Факел погас, и вырубленную в скале камеру теперь освещала только тусклая масляная лампа.
Волк-оборотень исчез. Потрясенный Гусман тупо смотрел на свою руку, на которой проступило несколько капелек крови.
Забыв про сокровище, судья, шатаясь, вскарабкался по лестнице к выходу из подземелья.
Подавленный, обессиленный, он, не отдавая отчета в своих действиях, побрел к лагерю и вскоре остановился перед палаткой. Рухнув на постель, он мгновенно погрузился в тяжелый сон, полный кошмаров.
Начальство сначала высмеяло олдермена Росса за его бесславно закончившийся поход, а потом устроило ему показательную головомойку; экспедиция обошлась казне в весьма круглую сумму.
Свою порцию головомойки получил и сэр Гусман, воспринявший ее с полным безразличием. Впрочем, теперь ему все было безразлично.
Чтобы не участвовать в заседаниях, он сообщил начальству о своей болезни. Часами он сидел в полуразвалившемся кресле и даже не вспоминал о своих восхитительных сигарах из Восточной Индии.
Завтрак, обед и ужин оставались нетронутыми на его столе. Он не хотел есть, но его терзала сильнейшая жажда, и Смангль постоянно приносила ему кувшины со свежей водой.
Он давно не вспоминал о сокровищах Грейбрука, словно никогда не видел сияние драгоценных камней под развалинами охотничьего домика. Но он часами не мог отвести взгляд от руки, на которой сохранились красные точки от волчьих зубов.
Через неделю после злополучной экспедиции в Батчервуд проявились первые симптомы вызванной укусом болезни.
Вечерело. Смангль поместила подсвечник на специальную консоль, пожелала судье доброй ночи и, не получив ответа, отправилась спать.
Гусман, последнее время не сводивший глаз с укушенной руки, внезапно задрожал. Длинные черные волоски на его пергаментной коже встопорщились.
Судья схватил подсвечник и поднес его ближе к руке, чтобы как следует рассмотреть ее. Но обе его руки внезапно изменились — они стали такими толстыми, словно сильно раздулись, ногти увеличились и странно изогнулись… Потом их закрыла длинная жесткая шерсть.
Что-то странное происходило и с телом судьи. Его руки и ноги сильно захрустели, словно кто-то пытался выворачивать их. Чьи-то невидимые руки принялись отдирать мышцы от костей.
Дико заорав, судья вскочил и с трудом удержался на ногах. Непреодолимая сила сгибала его, заставляла опуститься на четвереньки.
Рядом с ним на стене висело зеркало, спокойно отражавшее свет горящих свечей. Он должен был… Он знал, что должен был…
Он шагнул к зеркалу… Бросил взгляд на блестящую поверхность… И в комнате сразу же раздался крик, полный отчаяния и ужаса.
Неужели это было его отражение? Нет, это невозможно! Нет, он не мог поверить своим глазам. Из глубины зеркала на него смотрело ужасное чудовище: невероятная смесь человеческого лица и звериной морды, с огромными, горевшими красным пламенем глазами…
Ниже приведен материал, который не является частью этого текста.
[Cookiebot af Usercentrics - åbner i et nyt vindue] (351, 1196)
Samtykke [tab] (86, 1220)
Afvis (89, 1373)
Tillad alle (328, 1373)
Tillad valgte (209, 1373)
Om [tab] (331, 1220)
Это был… волк-оборотень? Да, конечно, настоящий волк — оборотень!
У дохляка-судьи обычно оставалось достаточно силы, чтобы оторвать простой стул от пола. Теперь же он едва смог поднять его. Настенное зеркало разлетелось вдребезги. Он помчался на четвереньках вокруг стола, кинулся к двери. Он даже не попытался открыть ее, он просто вышиб ее телом, разнеся в щепки. Потом, окончательно обезумев, он скатился с лестницы.
Очутившись на улице, он огляделся. Было темно, струи дождя хлестали по его телу, сжигаемому адским огнем. Куда бежать? Где спасение? И возможно ли оно? Ничего не соображая, он пустился бегом по темным улицам.
Послышался пронзительный крик. Страшный зверь, мчавшийся, ничего не разбирая перед собой, наткнулся на случайного прохожего. Когда через несколько секунд он побежал дальше позади него на мокрой мостовой агонизировал несчастный с разорванным горлом.
Он понял, что находится возле суда олдерменов. К нему шагнул постовой, угрожающе подняв копье. Через мгновение он лежал, бездыханный, заливая кровью камни мостовой. Для этого хватило одного движения руки… Нет, не руки, а лапы, вооруженной длинными острыми когтями. Оказывается, удар лапы следовал автоматически по любому возникшему перед ним препятствию.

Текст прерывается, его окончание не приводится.